*WHAT YOU WILL DO*. Set down every entry once more, character for character.

── RECORDS PROVIDED ──

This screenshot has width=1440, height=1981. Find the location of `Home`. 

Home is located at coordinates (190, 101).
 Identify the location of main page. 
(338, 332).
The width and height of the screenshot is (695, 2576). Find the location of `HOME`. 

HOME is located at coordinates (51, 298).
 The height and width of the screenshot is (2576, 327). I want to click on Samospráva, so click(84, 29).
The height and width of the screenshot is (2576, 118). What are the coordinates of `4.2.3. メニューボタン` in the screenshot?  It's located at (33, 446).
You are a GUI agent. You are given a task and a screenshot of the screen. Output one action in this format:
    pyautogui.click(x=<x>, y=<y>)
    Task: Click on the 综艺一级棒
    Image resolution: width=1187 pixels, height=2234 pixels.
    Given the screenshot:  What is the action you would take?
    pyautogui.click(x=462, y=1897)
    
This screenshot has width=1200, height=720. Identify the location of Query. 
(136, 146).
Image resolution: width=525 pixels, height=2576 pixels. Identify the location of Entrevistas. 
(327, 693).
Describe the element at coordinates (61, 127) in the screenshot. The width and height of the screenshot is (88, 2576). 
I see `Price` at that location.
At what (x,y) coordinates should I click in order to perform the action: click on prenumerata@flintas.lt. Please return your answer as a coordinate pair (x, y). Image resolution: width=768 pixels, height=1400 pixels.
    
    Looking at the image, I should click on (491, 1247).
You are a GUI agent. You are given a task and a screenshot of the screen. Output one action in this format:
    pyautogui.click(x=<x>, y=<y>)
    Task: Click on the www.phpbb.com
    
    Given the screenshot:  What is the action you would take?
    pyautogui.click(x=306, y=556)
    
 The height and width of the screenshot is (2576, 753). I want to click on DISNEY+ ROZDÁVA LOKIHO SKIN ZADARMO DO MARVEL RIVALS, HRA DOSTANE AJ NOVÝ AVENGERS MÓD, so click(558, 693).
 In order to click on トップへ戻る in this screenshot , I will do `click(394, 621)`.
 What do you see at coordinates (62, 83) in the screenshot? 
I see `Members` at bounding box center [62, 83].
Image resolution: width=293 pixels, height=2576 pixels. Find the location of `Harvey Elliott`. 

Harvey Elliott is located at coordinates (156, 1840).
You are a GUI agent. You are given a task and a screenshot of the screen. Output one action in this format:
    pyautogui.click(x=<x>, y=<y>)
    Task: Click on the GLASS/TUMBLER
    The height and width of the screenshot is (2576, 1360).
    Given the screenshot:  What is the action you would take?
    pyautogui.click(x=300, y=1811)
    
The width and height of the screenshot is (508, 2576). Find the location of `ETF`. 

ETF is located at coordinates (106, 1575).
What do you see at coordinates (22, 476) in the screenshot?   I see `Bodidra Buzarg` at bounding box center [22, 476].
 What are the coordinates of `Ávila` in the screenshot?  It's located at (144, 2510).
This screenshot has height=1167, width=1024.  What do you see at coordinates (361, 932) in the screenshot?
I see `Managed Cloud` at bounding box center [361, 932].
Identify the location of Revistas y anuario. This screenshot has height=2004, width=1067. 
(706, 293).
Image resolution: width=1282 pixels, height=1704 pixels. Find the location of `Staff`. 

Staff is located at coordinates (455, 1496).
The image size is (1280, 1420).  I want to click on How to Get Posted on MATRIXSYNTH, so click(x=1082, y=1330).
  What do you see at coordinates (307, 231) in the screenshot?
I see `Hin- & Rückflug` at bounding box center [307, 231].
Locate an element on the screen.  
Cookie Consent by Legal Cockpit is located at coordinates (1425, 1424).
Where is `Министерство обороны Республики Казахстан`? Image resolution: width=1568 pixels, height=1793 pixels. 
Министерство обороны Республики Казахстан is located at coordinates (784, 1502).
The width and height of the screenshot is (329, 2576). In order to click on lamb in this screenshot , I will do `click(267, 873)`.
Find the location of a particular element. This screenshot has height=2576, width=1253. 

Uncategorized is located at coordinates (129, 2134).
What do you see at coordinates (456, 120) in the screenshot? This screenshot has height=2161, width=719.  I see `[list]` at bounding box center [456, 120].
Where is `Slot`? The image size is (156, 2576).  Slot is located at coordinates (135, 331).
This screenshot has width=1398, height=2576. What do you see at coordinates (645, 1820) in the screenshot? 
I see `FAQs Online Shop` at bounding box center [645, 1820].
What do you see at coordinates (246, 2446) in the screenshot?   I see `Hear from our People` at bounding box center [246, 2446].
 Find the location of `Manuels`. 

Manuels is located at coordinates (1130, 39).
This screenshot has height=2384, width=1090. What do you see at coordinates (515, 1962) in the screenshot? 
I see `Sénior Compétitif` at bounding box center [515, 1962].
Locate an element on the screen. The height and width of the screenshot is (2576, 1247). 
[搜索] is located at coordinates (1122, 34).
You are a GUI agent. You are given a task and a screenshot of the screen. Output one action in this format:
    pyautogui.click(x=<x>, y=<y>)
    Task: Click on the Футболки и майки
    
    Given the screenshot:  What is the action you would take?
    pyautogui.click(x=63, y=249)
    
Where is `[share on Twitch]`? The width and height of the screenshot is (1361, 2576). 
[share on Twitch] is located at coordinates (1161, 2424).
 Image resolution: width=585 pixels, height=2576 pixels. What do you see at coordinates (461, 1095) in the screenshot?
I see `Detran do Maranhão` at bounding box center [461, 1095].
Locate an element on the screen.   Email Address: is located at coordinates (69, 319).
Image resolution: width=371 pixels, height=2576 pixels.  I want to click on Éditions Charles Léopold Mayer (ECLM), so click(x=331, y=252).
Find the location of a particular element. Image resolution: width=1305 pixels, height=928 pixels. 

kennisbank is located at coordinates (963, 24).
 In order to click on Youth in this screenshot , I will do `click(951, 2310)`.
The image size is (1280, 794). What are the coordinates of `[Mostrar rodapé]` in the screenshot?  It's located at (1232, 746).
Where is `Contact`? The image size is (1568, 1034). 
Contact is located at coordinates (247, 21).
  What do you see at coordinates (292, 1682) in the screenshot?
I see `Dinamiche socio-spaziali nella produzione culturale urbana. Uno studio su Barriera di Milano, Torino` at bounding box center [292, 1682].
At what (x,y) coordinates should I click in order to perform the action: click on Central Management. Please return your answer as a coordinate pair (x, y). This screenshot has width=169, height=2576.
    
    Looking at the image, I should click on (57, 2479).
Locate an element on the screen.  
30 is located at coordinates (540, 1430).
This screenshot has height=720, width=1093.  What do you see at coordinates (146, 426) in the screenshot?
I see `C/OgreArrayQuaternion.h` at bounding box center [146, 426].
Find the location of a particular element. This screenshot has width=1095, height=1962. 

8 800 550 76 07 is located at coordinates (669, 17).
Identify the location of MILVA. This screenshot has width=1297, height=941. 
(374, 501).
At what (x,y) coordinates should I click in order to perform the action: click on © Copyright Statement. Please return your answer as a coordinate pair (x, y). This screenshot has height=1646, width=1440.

───

*SOLUTION TO THIS TASK*.
This screenshot has width=1440, height=1981. Find the location of `Home`. 

Home is located at coordinates (190, 101).
 Identify the location of main page. 
(338, 332).
The width and height of the screenshot is (695, 2576). Find the location of `HOME`. 

HOME is located at coordinates (51, 298).
 The height and width of the screenshot is (2576, 327). I want to click on Samospráva, so click(84, 29).
The height and width of the screenshot is (2576, 118). What are the coordinates of `4.2.3. メニューボタン` in the screenshot?  It's located at (33, 446).
You are a GUI agent. You are given a task and a screenshot of the screen. Output one action in this format:
    pyautogui.click(x=<x>, y=<y>)
    Task: Click on the 综艺一级棒
    Image resolution: width=1187 pixels, height=2234 pixels.
    Given the screenshot:  What is the action you would take?
    pyautogui.click(x=462, y=1897)
    
This screenshot has width=1200, height=720. Identify the location of Query. 
(136, 146).
Image resolution: width=525 pixels, height=2576 pixels. Identify the location of Entrevistas. 
(327, 693).
Describe the element at coordinates (61, 127) in the screenshot. The width and height of the screenshot is (88, 2576). 
I see `Price` at that location.
At what (x,y) coordinates should I click in order to perform the action: click on prenumerata@flintas.lt. Please return your answer as a coordinate pair (x, y). Image resolution: width=768 pixels, height=1400 pixels.
    
    Looking at the image, I should click on (491, 1247).
You are a GUI agent. You are given a task and a screenshot of the screen. Output one action in this format:
    pyautogui.click(x=<x>, y=<y>)
    Task: Click on the www.phpbb.com
    
    Given the screenshot:  What is the action you would take?
    pyautogui.click(x=306, y=556)
    
 The height and width of the screenshot is (2576, 753). I want to click on DISNEY+ ROZDÁVA LOKIHO SKIN ZADARMO DO MARVEL RIVALS, HRA DOSTANE AJ NOVÝ AVENGERS MÓD, so click(558, 693).
 In order to click on トップへ戻る in this screenshot , I will do `click(394, 621)`.
 What do you see at coordinates (62, 83) in the screenshot? 
I see `Members` at bounding box center [62, 83].
Image resolution: width=293 pixels, height=2576 pixels. Find the location of `Harvey Elliott`. 

Harvey Elliott is located at coordinates (156, 1840).
You are a GUI agent. You are given a task and a screenshot of the screen. Output one action in this format:
    pyautogui.click(x=<x>, y=<y>)
    Task: Click on the GLASS/TUMBLER
    The height and width of the screenshot is (2576, 1360).
    Given the screenshot:  What is the action you would take?
    pyautogui.click(x=300, y=1811)
    
The width and height of the screenshot is (508, 2576). Find the location of `ETF`. 

ETF is located at coordinates (106, 1575).
What do you see at coordinates (22, 476) in the screenshot?   I see `Bodidra Buzarg` at bounding box center [22, 476].
 What are the coordinates of `Ávila` in the screenshot?  It's located at (144, 2510).
This screenshot has height=1167, width=1024.  What do you see at coordinates (361, 932) in the screenshot?
I see `Managed Cloud` at bounding box center [361, 932].
Identify the location of Revistas y anuario. This screenshot has height=2004, width=1067. 
(706, 293).
Image resolution: width=1282 pixels, height=1704 pixels. Find the location of `Staff`. 

Staff is located at coordinates (455, 1496).
The image size is (1280, 1420).  I want to click on How to Get Posted on MATRIXSYNTH, so click(x=1082, y=1330).
  What do you see at coordinates (307, 231) in the screenshot?
I see `Hin- & Rückflug` at bounding box center [307, 231].
Locate an element on the screen.  
Cookie Consent by Legal Cockpit is located at coordinates (1425, 1424).
Where is `Министерство обороны Республики Казахстан`? Image resolution: width=1568 pixels, height=1793 pixels. 
Министерство обороны Республики Казахстан is located at coordinates (784, 1502).
The width and height of the screenshot is (329, 2576). In order to click on lamb in this screenshot , I will do `click(267, 873)`.
Find the location of a particular element. This screenshot has height=2576, width=1253. 

Uncategorized is located at coordinates (129, 2134).
What do you see at coordinates (456, 120) in the screenshot? This screenshot has height=2161, width=719.  I see `[list]` at bounding box center [456, 120].
Where is `Slot`? The image size is (156, 2576).  Slot is located at coordinates (135, 331).
This screenshot has width=1398, height=2576. What do you see at coordinates (645, 1820) in the screenshot? 
I see `FAQs Online Shop` at bounding box center [645, 1820].
What do you see at coordinates (246, 2446) in the screenshot?   I see `Hear from our People` at bounding box center [246, 2446].
 Find the location of `Manuels`. 

Manuels is located at coordinates (1130, 39).
This screenshot has height=2384, width=1090. What do you see at coordinates (515, 1962) in the screenshot? 
I see `Sénior Compétitif` at bounding box center [515, 1962].
Locate an element on the screen. The height and width of the screenshot is (2576, 1247). 
[搜索] is located at coordinates (1122, 34).
You are a GUI agent. You are given a task and a screenshot of the screen. Output one action in this format:
    pyautogui.click(x=<x>, y=<y>)
    Task: Click on the Футболки и майки
    
    Given the screenshot:  What is the action you would take?
    pyautogui.click(x=63, y=249)
    
Where is `[share on Twitch]`? The width and height of the screenshot is (1361, 2576). 
[share on Twitch] is located at coordinates (1161, 2424).
 Image resolution: width=585 pixels, height=2576 pixels. What do you see at coordinates (461, 1095) in the screenshot?
I see `Detran do Maranhão` at bounding box center [461, 1095].
Locate an element on the screen.   Email Address: is located at coordinates (69, 319).
Image resolution: width=371 pixels, height=2576 pixels.  I want to click on Éditions Charles Léopold Mayer (ECLM), so click(x=331, y=252).
Find the location of a particular element. Image resolution: width=1305 pixels, height=928 pixels. 

kennisbank is located at coordinates (963, 24).
 In order to click on Youth in this screenshot , I will do `click(951, 2310)`.
The image size is (1280, 794). What are the coordinates of `[Mostrar rodapé]` in the screenshot?  It's located at (1232, 746).
Where is `Contact`? The image size is (1568, 1034). 
Contact is located at coordinates (247, 21).
  What do you see at coordinates (292, 1682) in the screenshot?
I see `Dinamiche socio-spaziali nella produzione culturale urbana. Uno studio su Barriera di Milano, Torino` at bounding box center [292, 1682].
At what (x,y) coordinates should I click in order to perform the action: click on Central Management. Please return your answer as a coordinate pair (x, y). This screenshot has width=169, height=2576.
    
    Looking at the image, I should click on (57, 2479).
Locate an element on the screen.  
30 is located at coordinates (540, 1430).
This screenshot has height=720, width=1093.  What do you see at coordinates (146, 426) in the screenshot?
I see `C/OgreArrayQuaternion.h` at bounding box center [146, 426].
Find the location of a particular element. This screenshot has width=1095, height=1962. 

8 800 550 76 07 is located at coordinates (669, 17).
Identify the location of MILVA. This screenshot has width=1297, height=941. 
(374, 501).
At what (x,y) coordinates should I click in order to perform the action: click on © Copyright Statement. Please return your answer as a coordinate pair (x, y). This screenshot has height=1646, width=1440.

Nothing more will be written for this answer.